Thursday, July 22, 2010

Welfare or Unemployment Benefits?

This corner has been quiet for several weeks as I sit on the sidelines and view the utterly incomprehensible and inept decisions and statements made every day by the Administration. This is covered daily by both sides of the blogosphere and the cable network adversaries. If I were making a living at this, there would be enough grist to write an article every day. So why the silence?

Well, first of all I don’t want to sound like a right wing nut, or another Obama basher. Frankly, there is nothing I could write in recent weeks that would give this President a fair shake and, therefore, I would be just another member of the chorus. Poor leadership and an uncontrolled propensity for deception, political maneuvering, race baiting, contradictions, and hypocrisy, characterize this man from the Gulf oil spill, to foreign policy, national security, and a worsening economy.

To make matters worse, early this week he paraded out three unemployed people in the Rose Garden to announce another “great accomplishment”, the eighth extension of the unemployment benefits program since the recession began. He also criticized those “evil” Republicans who opposed this great achievement and attempted to block it because they merely wanted to offset the cost ($30B) by cutting some expenditures or taking it out of unspent TARP or Stimulus monies. What a terrible idea! Why this is a mere drop in the bucket, what’s $30B to this year’s $1.4 trillion deficit?

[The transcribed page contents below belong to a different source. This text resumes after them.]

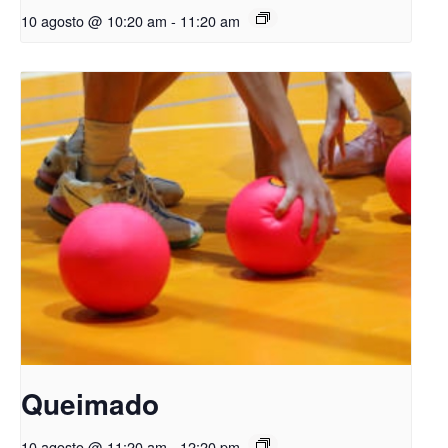
10 agosto @ 10:20 am
-
11:20 am
Queimado
10 agosto @ 11:20 am
-
12:20 pm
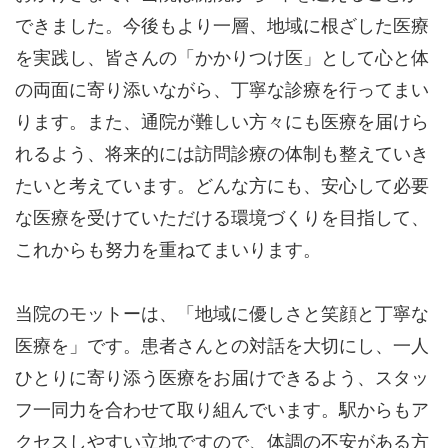
できました。今後もより一層、地域に根ざした医療
を実践し、皆さんの「かかりつけ医」として心と体
の両面に寄り添いながら、丁寧な診療を行ってまい
ります。また、通院が難しい方々にも医療を届けら
れるよう、将来的には訪問診療の体制も整えていき
たいと考えています。どんな方にも、安心して必要
な医療を受けていただける環境づくりを目指して、
これからも努力を重ねてまいります。
当院のモットーは、「地域に優しさと笑顔と丁寧な
医療を」です。患者さんとの対話を大切にし、一人
ひとりに寄り添う医療をお届けできるよう、スタッ
フ一同力を合わせて取り組んでいます。駅からもア
クセスしやすい立地ですので、体調の不安がある方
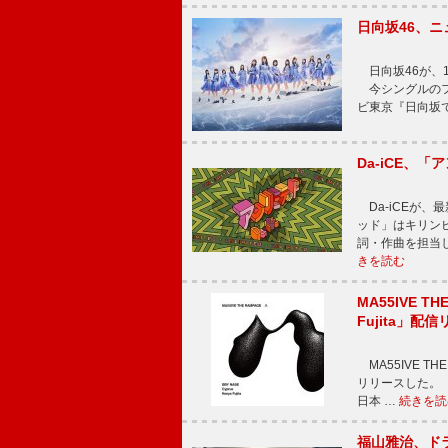
日向坂46、
日向坂46が、1
今シングルのフ
ビ東京『日向坂
Da-iCE、
Da-iCEが
ッド」はキリン
詞・作曲を担当
きを読む
MA55IVE TH
Fujita」配
MA55IVE THE 
リリースした。 本
日本 …
続きを読
福山雅治、ド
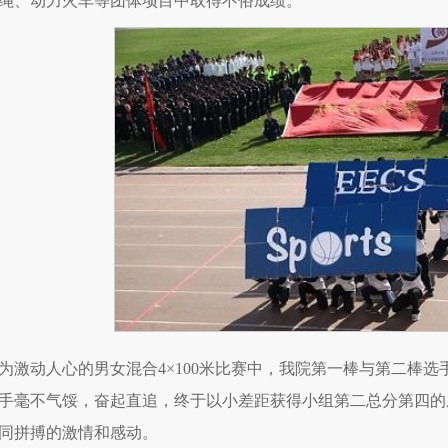
绳、动力火车等团体项目中取得不俗成绩。
为激动人心的男女混合4×100米比赛中，我院第一棒与第二棒
手毫不气馁，奋起直追，终于以小差距获得小组第二总分第四的
同拼搏的激情和感动。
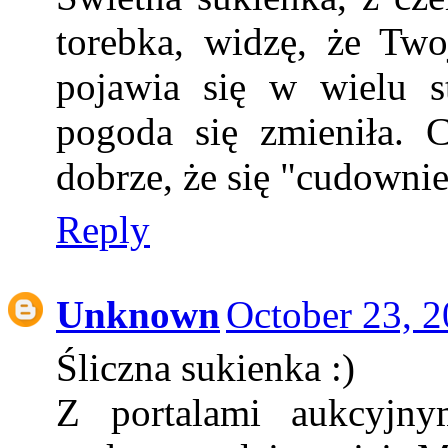
torebka, widzę, że Two
pojawia się w wielu st
pogoda się zmieniła. 
dobrze, że się "cudownie
Reply
Unknown
October 23, 2
Śliczna sukienka :)
Z portalami aukcyjny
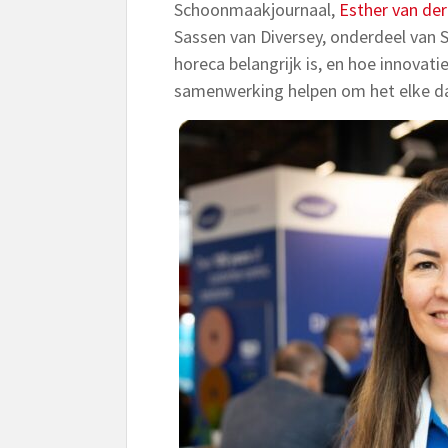
Schoonmaakjournaal,
Esther van der
Sassen van Diversey, onderdeel van S
horeca belangrijk is, en hoe innovati
samenwerking helpen om het elke da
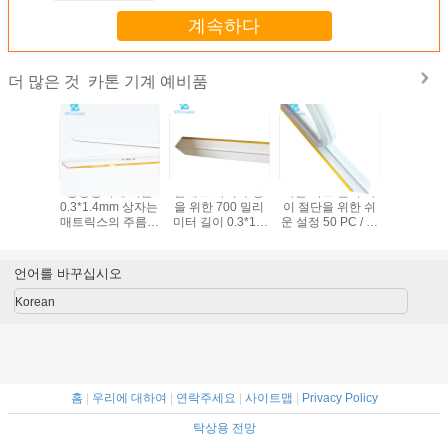
계속하다
카톤 기계 예비품
더 많은 것
프셋 인쇄
평상형이게 하는
플래트 다이 주형
카톤 박스 판지 다
0.7*2.5
징하기 위
0.3*1.4mm 상자는
을 위한 700 밀리
이 절단을 위한 쉬
드는 박스
1.0mm 플
매트릭스의 주름을
미터 길이 0.3*1.3
운 설정 50 PC / 박
위한 크리
접착제 크
잡는 머신 부분 중
Pvc 크리징 매트릭
스 크리징 매트릭
릭스 채널
매트릭스
복 채널을 다이 컷
스
스
컷합
합니다
언어를 바꾸십시오
Korean
홈
|
우리에 대하여
|
연락주세요
|
사이트맵
|
Privacy Policy
탁상용 전망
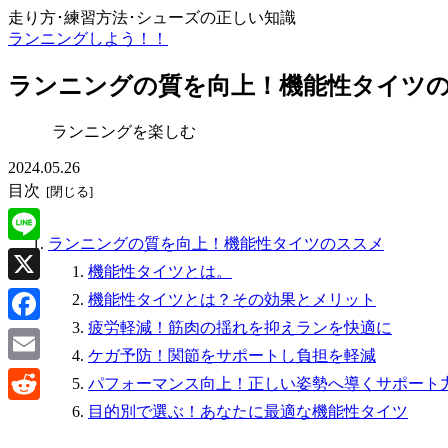
走り方･練習方法･シューズの正しい知識
ランニングしよう！！
ランニングの質を向上！機能性タイツ
ランニングを楽しむ
2024.05.26
目次
ランニングの質を向上！機能性タイツのススメ
Line
機能性タイツとは。
X
機能性タイツとは？その効果とメリット
疲労軽減！筋肉の揺れを抑えランを快適に
Facebook
ケガ予防！関節をサポートし負担を軽減
Email
パフォーマンス向上！正しい姿勢へ導くサポート
目的別で選ぶ！あなたに最適な機能性タイツ
Reddit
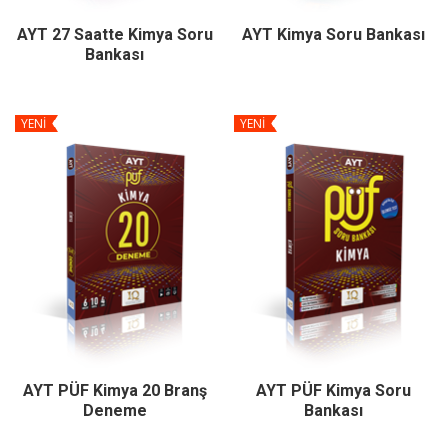
AYT 27 Saatte Kimya Soru
AYT Kimya Soru Bankası
Bankası
YENİ
YENİ
AYT PÜF Kimya 20 Branş
AYT PÜF Kimya Soru
Deneme
Bankası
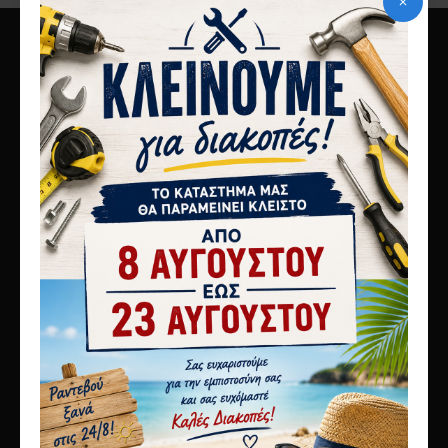
10ο χλμ Αθηνών Λαμίας
Μεταμόρφωση 14451
τηλ 2117808440
info@karagianni.com
Λίγα λόγια για εμάς
Αποστολές
Τρόποι πληρωμής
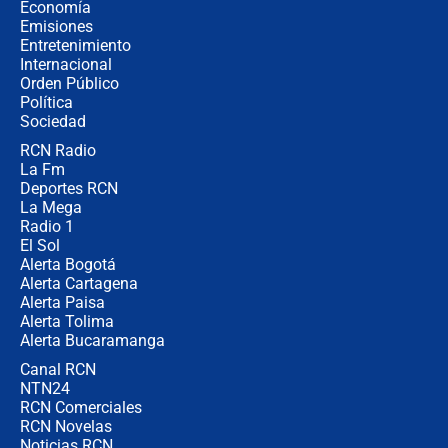
la Espriella este 7 de agosto:
Economía
cronograma oficial y detalles clave
Emisiones
Entretenimiento
Internacional
Desde dermatitis hasta infecciones:
Orden Público
los riesgos de usar cascos de motos
Política
de aplicaciones de transporte
Sociedad
RCN Radio
¿Cómo comprar dólares desde el
La Fm
celular? Requisitos, pasos y
recomendaciones
Deportes RCN
La Mega
Radio 1
El Sol
Alerta Bogotá
Alerta Cartagena
Alerta Paisa
Alerta Tolima
Alerta Bucaramanga
Canal RCN
NTN24
RCN Comerciales
RCN Novelas
Noticias RCN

Tell me,at what point does 2 years of unemployment benefits become a welfare program? When will these extensions run out? This exercise is a testament to a failed Stimulus package and a contradiction to the “summer of recovery” touted by our totally clueless Vice President. A record 6.7 million Americans have been out of work for at least 6 months, that’s 45.5% of the total jobless, close to the highest ever recorded. The number was 23.4% in February, 2009. How’s that for recovery?

These results confrm several recent studies which conclude that extended unemployment benefits actually raises unemployment rates. If you pay people not to work, they tend to delay looking or get more selective and pass up jobs to wait for the right one, which never comes along. None of us want to deprive our citizens of support in times like this, but if you’re going to extend benefits you ought to make it deficit neutral because the action will stimulate unemployment rather than the economy.

So the beat goes on and this President, his economic advisors, and this bumbling Congress, continue to make the wrong moves that run counter to getting us out of this rut. I keep watching, trying to say something positive about this Administration, and counting the days until November.